----- Material provided -----

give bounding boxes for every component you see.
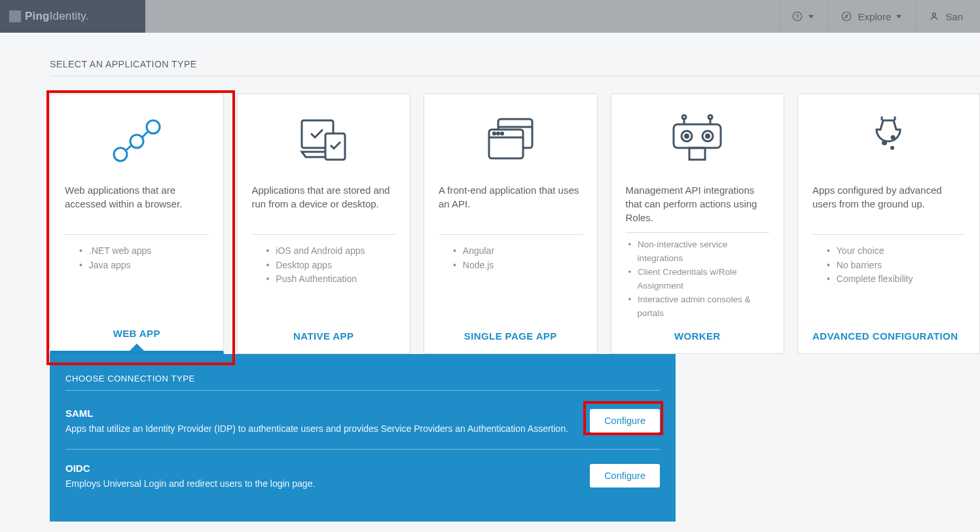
card-description: Applications that are stored and run fro… <box>252 183 396 221</box>
divider <box>65 449 660 450</box>
connection-description: Employs Universal Login and redirect use… <box>65 478 574 491</box>
card-description: Management API integrations that can per… <box>626 183 770 224</box>
svg-line-8 <box>142 132 148 137</box>
svg-point-32 <box>890 146 894 150</box>
user-label: San <box>945 11 963 22</box>
connection-row-saml: SAML Apps that utilize an Identity Provi… <box>65 402 660 441</box>
list-item: Push Authentication <box>276 272 396 287</box>
svg-point-26 <box>706 135 710 138</box>
connection-type-panel: CHOOSE CONNECTION TYPE SAML Apps that ut… <box>50 354 676 522</box>
card-web-app[interactable]: Web applications that are accessed withi… <box>50 94 224 354</box>
list-item: iOS and Android apps <box>276 244 396 258</box>
configure-saml-button[interactable]: Configure <box>590 409 660 433</box>
brand-logo[interactable]: PingIdentity. <box>0 0 145 33</box>
card-examples: iOS and Android apps Desktop apps Push A… <box>252 244 396 323</box>
divider <box>252 234 396 235</box>
list-item: No barriers <box>836 258 965 273</box>
spa-icon <box>439 107 583 173</box>
card-description: Apps configured by advanced users from t… <box>812 183 965 221</box>
svg-point-17 <box>501 132 503 134</box>
card-examples: .NET web apps Java apps <box>65 244 209 320</box>
chevron-down-icon <box>896 15 901 18</box>
svg-point-4 <box>114 148 127 161</box>
svg-point-0 <box>793 12 803 21</box>
card-label: WEB APP <box>65 328 209 339</box>
divider <box>50 76 980 77</box>
svg-point-16 <box>497 132 499 134</box>
card-examples: Non-interactive service integrations Cli… <box>626 238 770 323</box>
svg-point-1 <box>797 18 798 19</box>
svg-rect-27 <box>689 148 705 160</box>
svg-line-7 <box>126 145 132 151</box>
explore-button[interactable]: Explore <box>828 0 913 33</box>
advanced-icon <box>812 107 965 173</box>
user-icon <box>928 10 940 22</box>
connection-name: OIDC <box>65 463 574 474</box>
card-label: WORKER <box>626 330 770 342</box>
list-item: Complete flexibility <box>836 272 965 287</box>
list-item: Your choice <box>836 244 965 258</box>
card-single-page-app[interactable]: A front-end application that uses an API… <box>424 94 598 354</box>
card-label: NATIVE APP <box>252 330 396 342</box>
card-examples: Your choice No barriers Complete flexibi… <box>812 244 965 328</box>
svg-point-31 <box>891 135 896 140</box>
divider <box>626 232 770 233</box>
section-title: SELECT AN APPLICATION TYPE <box>50 59 980 69</box>
list-item: Non-interactive service integrations <box>638 238 770 266</box>
list-item: .NET web apps <box>88 244 209 258</box>
web-app-icon <box>65 107 209 173</box>
divider <box>439 234 583 235</box>
svg-point-2 <box>843 12 852 21</box>
list-item: Client Credentials w/Role Assignment <box>638 266 770 293</box>
list-item: Java apps <box>88 258 209 273</box>
card-examples: Angular Node.js <box>439 244 583 323</box>
native-app-icon <box>252 107 396 173</box>
connection-panel-title: CHOOSE CONNECTION TYPE <box>65 374 660 383</box>
configure-oidc-button[interactable]: Configure <box>590 464 660 488</box>
svg-point-6 <box>147 120 160 133</box>
help-button[interactable] <box>779 0 826 33</box>
brand-mark-icon <box>9 10 21 22</box>
card-description: A front-end application that uses an API… <box>439 183 583 221</box>
svg-point-3 <box>933 13 936 16</box>
connection-row-oidc: OIDC Employs Universal Login and redirec… <box>65 457 660 496</box>
app-type-cards: Web applications that are accessed withi… <box>50 94 980 354</box>
top-bar: PingIdentity. Explore San <box>0 0 980 33</box>
card-native-app[interactable]: Applications that are stored and run fro… <box>237 94 411 354</box>
svg-point-15 <box>493 132 495 134</box>
connection-name: SAML <box>65 408 574 419</box>
divider <box>65 234 209 235</box>
card-label: SINGLE PAGE APP <box>439 330 583 342</box>
card-worker[interactable]: Management API integrations that can per… <box>611 94 785 354</box>
svg-point-30 <box>882 140 887 145</box>
list-item: Node.js <box>462 258 583 273</box>
user-menu[interactable]: San <box>916 0 975 33</box>
compass-icon <box>841 10 852 22</box>
explore-label: Explore <box>858 11 891 22</box>
brand-text: PingIdentity. <box>25 10 89 23</box>
list-item: Interactive admin consoles & portals <box>638 293 770 321</box>
divider <box>812 234 965 235</box>
svg-point-24 <box>685 135 689 138</box>
top-bar-right: Explore San <box>145 0 980 33</box>
divider <box>65 390 660 391</box>
connection-description: Apps that utilize an Identity Provider (… <box>65 423 574 436</box>
svg-point-21 <box>708 115 712 119</box>
card-advanced-configuration[interactable]: Apps configured by advanced users from t… <box>797 94 980 354</box>
card-description: Web applications that are accessed withi… <box>65 183 209 221</box>
worker-icon <box>626 107 770 173</box>
help-icon <box>791 10 803 22</box>
card-label: ADVANCED CONFIGURATION <box>812 330 965 342</box>
svg-point-19 <box>682 115 686 119</box>
list-item: Angular <box>462 244 583 258</box>
list-item: Desktop apps <box>276 258 396 273</box>
chevron-down-icon <box>808 15 814 18</box>
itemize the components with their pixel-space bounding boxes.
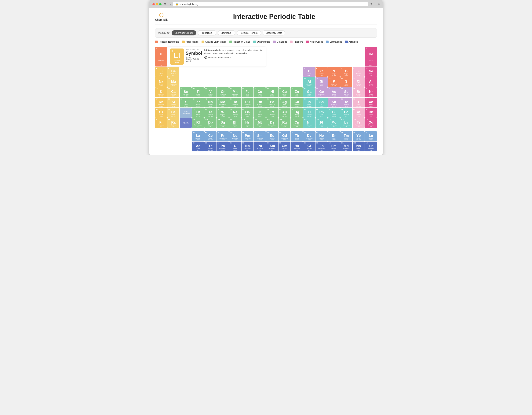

-----

Description of the task: Provide the number of lines in the records above that contain the word "button", with no additional words.

Task output: 4